--- TASK MATERIAL ---

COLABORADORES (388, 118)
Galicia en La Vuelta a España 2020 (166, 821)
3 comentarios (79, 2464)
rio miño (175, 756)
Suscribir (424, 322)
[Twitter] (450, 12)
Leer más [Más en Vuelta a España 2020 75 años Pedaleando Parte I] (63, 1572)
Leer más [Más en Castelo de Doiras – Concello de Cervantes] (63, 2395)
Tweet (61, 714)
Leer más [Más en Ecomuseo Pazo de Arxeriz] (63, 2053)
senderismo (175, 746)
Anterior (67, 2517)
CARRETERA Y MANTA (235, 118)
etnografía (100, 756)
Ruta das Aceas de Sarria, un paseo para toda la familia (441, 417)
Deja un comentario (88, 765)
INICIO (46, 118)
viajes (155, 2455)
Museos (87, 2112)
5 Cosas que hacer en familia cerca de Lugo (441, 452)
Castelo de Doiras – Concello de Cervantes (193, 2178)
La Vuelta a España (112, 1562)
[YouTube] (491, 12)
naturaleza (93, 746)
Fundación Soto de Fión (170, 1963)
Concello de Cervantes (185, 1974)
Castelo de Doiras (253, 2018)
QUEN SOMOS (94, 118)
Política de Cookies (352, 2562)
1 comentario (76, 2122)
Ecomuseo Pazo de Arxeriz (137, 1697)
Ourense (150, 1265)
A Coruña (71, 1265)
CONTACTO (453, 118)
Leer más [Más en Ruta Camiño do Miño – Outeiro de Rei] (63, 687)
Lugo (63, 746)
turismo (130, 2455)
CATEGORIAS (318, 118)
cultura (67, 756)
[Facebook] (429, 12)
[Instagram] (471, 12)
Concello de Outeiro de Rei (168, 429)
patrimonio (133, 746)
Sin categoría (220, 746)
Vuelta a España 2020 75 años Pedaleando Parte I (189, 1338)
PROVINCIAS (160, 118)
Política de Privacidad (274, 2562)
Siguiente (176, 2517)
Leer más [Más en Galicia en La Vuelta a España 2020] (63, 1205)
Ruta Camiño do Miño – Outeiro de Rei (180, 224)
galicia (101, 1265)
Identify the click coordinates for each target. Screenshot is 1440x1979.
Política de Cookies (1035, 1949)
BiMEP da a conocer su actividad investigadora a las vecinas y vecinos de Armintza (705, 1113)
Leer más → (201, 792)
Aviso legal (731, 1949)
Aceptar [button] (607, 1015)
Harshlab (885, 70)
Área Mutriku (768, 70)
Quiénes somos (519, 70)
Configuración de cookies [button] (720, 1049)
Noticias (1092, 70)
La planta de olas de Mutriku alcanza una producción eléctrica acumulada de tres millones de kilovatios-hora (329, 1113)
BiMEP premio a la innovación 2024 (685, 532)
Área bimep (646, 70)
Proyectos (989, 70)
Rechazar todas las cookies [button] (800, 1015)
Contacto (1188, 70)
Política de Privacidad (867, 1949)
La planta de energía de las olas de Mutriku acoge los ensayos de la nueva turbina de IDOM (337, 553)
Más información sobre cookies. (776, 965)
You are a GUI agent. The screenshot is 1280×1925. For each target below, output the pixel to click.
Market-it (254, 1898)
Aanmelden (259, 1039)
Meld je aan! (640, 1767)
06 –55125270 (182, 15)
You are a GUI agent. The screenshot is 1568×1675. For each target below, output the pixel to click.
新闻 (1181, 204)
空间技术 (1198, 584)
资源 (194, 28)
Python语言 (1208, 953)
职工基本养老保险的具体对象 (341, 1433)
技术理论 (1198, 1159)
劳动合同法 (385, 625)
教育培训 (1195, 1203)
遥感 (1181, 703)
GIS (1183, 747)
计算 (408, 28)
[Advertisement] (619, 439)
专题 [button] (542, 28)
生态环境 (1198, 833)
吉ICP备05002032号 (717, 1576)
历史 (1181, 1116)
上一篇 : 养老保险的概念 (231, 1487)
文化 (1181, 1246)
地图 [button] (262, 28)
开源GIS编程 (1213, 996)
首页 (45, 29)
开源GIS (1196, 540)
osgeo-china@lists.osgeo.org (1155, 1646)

---

** WORK REQUEST **
Retype the listing above in full, exactly as it stands.

** THE COMPLETED TASK **
COLABORADORES (388, 118)
Galicia en La Vuelta a España 2020 (166, 821)
3 comentarios (79, 2464)
rio miño (175, 756)
Suscribir (424, 322)
[Twitter] (450, 12)
Leer más [Más en Vuelta a España 2020 75 años Pedaleando Parte I] (63, 1572)
Leer más [Más en Castelo de Doiras – Concello de Cervantes] (63, 2395)
Tweet (61, 714)
Leer más [Más en Ecomuseo Pazo de Arxeriz] (63, 2053)
senderismo (175, 746)
Anterior (67, 2517)
CARRETERA Y MANTA (235, 118)
etnografía (100, 756)
Ruta das Aceas de Sarria, un paseo para toda la familia (441, 417)
Deja un comentario (88, 765)
INICIO (46, 118)
viajes (155, 2455)
Museos (87, 2112)
5 Cosas que hacer en familia cerca de Lugo (441, 452)
Castelo de Doiras – Concello de Cervantes (193, 2178)
La Vuelta a España (112, 1562)
[YouTube] (491, 12)
naturaleza (93, 746)
Fundación Soto de Fión (170, 1963)
Concello de Cervantes (185, 1974)
Castelo de Doiras (253, 2018)
QUEN SOMOS (94, 118)
Política de Cookies (352, 2562)
1 comentario (76, 2122)
Ecomuseo Pazo de Arxeriz (137, 1697)
Ourense (150, 1265)
A Coruña (71, 1265)
CONTACTO (453, 118)
Leer más [Más en Ruta Camiño do Miño – Outeiro de Rei] (63, 687)
Lugo (63, 746)
turismo (130, 2455)
CATEGORIAS (318, 118)
cultura (67, 756)
[Facebook] (429, 12)
[Instagram] (471, 12)
Concello de Outeiro de Rei (168, 429)
patrimonio (133, 746)
Sin categoría (220, 746)
Vuelta a España 2020 75 años Pedaleando Parte I (189, 1338)
PROVINCIAS (160, 118)
Política de Privacidad (274, 2562)
Siguiente (176, 2517)
Leer más [Más en Galicia en La Vuelta a España 2020] (63, 1205)
Ruta Camiño do Miño – Outeiro de Rei (180, 224)
galicia (101, 1265)
Identify the click coordinates for each target. Screenshot is 1440x1979.
Política de Cookies (1035, 1949)
BiMEP da a conocer su actividad investigadora a las vecinas y vecinos de Armintza (705, 1113)
Leer más → (201, 792)
Aviso legal (731, 1949)
Aceptar [button] (607, 1015)
Harshlab (885, 70)
Área Mutriku (768, 70)
Quiénes somos (519, 70)
Configuración de cookies [button] (720, 1049)
Noticias (1092, 70)
La planta de olas de Mutriku alcanza una producción eléctrica acumulada de tres millones de kilovatios-hora (329, 1113)
BiMEP premio a la innovación 2024 (685, 532)
Área bimep (646, 70)
Proyectos (989, 70)
Rechazar todas las cookies [button] (800, 1015)
Contacto (1188, 70)
Política de Privacidad (867, 1949)
La planta de energía de las olas de Mutriku acoge los ensayos de la nueva turbina de IDOM (337, 553)
Más información sobre cookies. (776, 965)
You are a GUI agent. The screenshot is 1280×1925. For each target below, output the pixel to click.
Market-it (254, 1898)
Aanmelden (259, 1039)
Meld je aan! (640, 1767)
06 –55125270 (182, 15)
You are a GUI agent. The screenshot is 1568×1675. For each target below, output the pixel to click.
新闻 (1181, 204)
空间技术 (1198, 584)
资源 (194, 28)
Python语言 (1208, 953)
职工基本养老保险的具体对象 (341, 1433)
技术理论 (1198, 1159)
劳动合同法 (385, 625)
教育培训 (1195, 1203)
遥感 (1181, 703)
GIS (1183, 747)
计算 (408, 28)
[Advertisement] (619, 439)
专题 [button] (542, 28)
生态环境 (1198, 833)
吉ICP备05002032号 (717, 1576)
历史 (1181, 1116)
上一篇 : 养老保险的概念 (231, 1487)
文化 (1181, 1246)
地图 [button] (262, 28)
开源GIS编程 (1213, 996)
首页 (45, 29)
开源GIS (1196, 540)
osgeo-china@lists.osgeo.org (1155, 1646)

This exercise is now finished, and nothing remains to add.